When COVID-19 forced schools online last March, Shields said she and her three children felt it.
“It was devastating,” Shields said. That’s because she has no internet at home, and said neither do a lot of her neighbors. Many of them don’t have computers either.
“And the people that didn’t have internet,” Shields continued, “didn’t have laptops and they couldn’t get their children’s work turned in. I didn’t actually receive my daughter’s hot spot until the last day of school. For the parents that did not have hot spot on their phone, internet, don’t have phones, they were without.”
“She got a hot spot the last day of school. I got a hot spot the last week of school,” chimed in friend Lakashia Wallace.
In response to COVID-19, some internet providers like Sprint and T-Mobile offered free or low-cost Wi-Fi service for households like theirs. But neither of them heard about the offers. Wallace wished she had.
“My son is in a collegiate program,” said Wallace. “He’s doing dual credit, he’s getting college credit, so he missed out on a lot.”
Wallace said she had to go to Skyline High School three different times for a laptop he should’ve had months before. She said a working computer didn’t arrive until the pandemic did. That sounds painfully familiar to LeNona Shields.

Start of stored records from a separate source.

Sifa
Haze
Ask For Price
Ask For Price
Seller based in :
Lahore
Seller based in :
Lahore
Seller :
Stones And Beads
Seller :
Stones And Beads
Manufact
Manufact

“My son Adairion Shields is at the James Madison Collegiate program, he supposedly already had a laptop. At the beginning of school we signed a contract. Didn’t receive it until the pandemic,” Shields says.
Dallas ISD knew about some of these problems. Jack Kelanic, the district’s Chief Technology Officer says laptops for Collegiate Academy students didn’t work because the computers were incompatible with the Dallas college system. It took months to fix. With the March pandemic, Kelanic said the district got hot spots and computers as fast as it could. But that’s when the whole world wanted them too.

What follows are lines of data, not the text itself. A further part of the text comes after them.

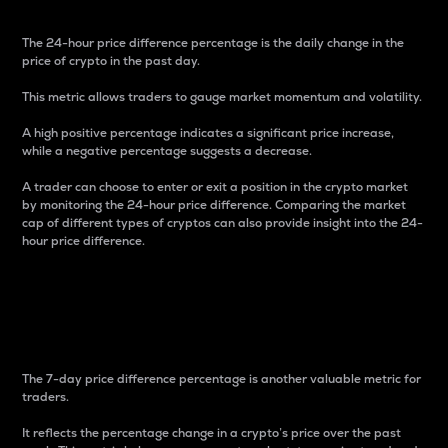
The 24-hour price difference percentage is the daily change in the
price of crypto in the past day.
This metric allows traders to gauge market momentum and volatility.
A high positive percentage indicates a significant price increase,
while a negative percentage suggests a decrease.
A trader can choose to enter or exit a position in the crypto market
by monitoring the 24-hour price difference. Comparing the market
cap of different types of cryptos can also provide insight into the 24-
hour price difference.
7-Day Price Difference
Percentage
The 7-day price difference percentage is another valuable metric for
traders.
It reflects the percentage change in a crypto’s price over the past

“We worked with suppliers that had supply to give,” Kelanic says. “And in this case AT&T worked quickly to get that technology deployed to the district. It was too slow and I do wish we would have been faster. I still wish we could move faster with respect to deploying our hot spots.”
The district has since rolled out thousands more computers and hot spots at a cost exceeding $20 million. For Shields, that’s too little, too late.
“This is how we’re being treated?” asked Shields. “We’re going to have to homeschool our kids again. A lot of parents are not equipped. They have kids, they’re doing the best they can. It’s hard.”
Shields has now given up on the district and said she will teach her kids at home this year. That means withdrawing them from Dallas ISD. She wants the district to feel the loss of education money that follows each student.
“I would rather do home school with my kids if I have to do something outside of the district,” said Shields. “They won’t be getting that money from my kids this year unless they do something better and I don’t see that coming right now. Until then my kids are not coming back into the district.”
Shields knows she has to find adequate online course work for her kids who are in three different age groups, and she’s ready for the challenge. She also says her apartment complex has computers onsite that can become a virtual classroom.